There are a few things we still want to think through at this point. First there shouldn't be any linear interpolation when sampling from the texture and idealy we shouldn't even be in a situation where we are sampling off the pixel centers anyway. We want to treat this texture as if it was finely tuned by DirectWrite for the specific sub-pixel placement we rasterized to at bake time. Second we may still want to have text with a foreground color that supports an alpha value besides 1. So after we sample the mask from the texture we should multiply the foreground alpha into our masks before returning them from the shader.

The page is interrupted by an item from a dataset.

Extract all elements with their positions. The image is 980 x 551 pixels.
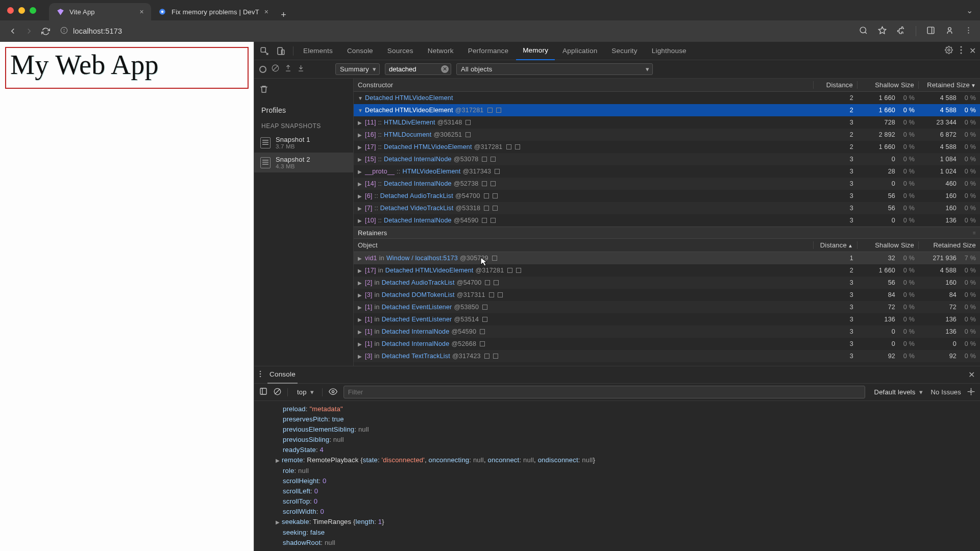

With all that in mind the GLSL shader we need looks something like this:

smooth in vec2 uv;
uniform sampler2D tex;
uniform vec4 fore_color;
layout(location = 0) out vec4 color;

void main(){
    color.rgb = texture(tex, uv);
    color.rgb *= fore_color.a;
    color.a = 1;
}

Blending for DirectWrite

Now we know the basics of how to blend with sub-pixel anti-aliasing in the general case, but there are some unique quirks to the ClearType style look that DirectWrite creates that are meant to help avoid color fringing by adaptively changing the blend factors. Luckily these adjustments do not change the blend equation that we setup. These blend equations still hold true:

out_r = M_r*fore_r + (1 - M_r)*back_r;
out_g = M_g*fore_g + (1 - M_g)*back_g;
out_b = M_b*fore_b + (1 - M_b)*back_b;

M cannot be pulled directly from the texture after all.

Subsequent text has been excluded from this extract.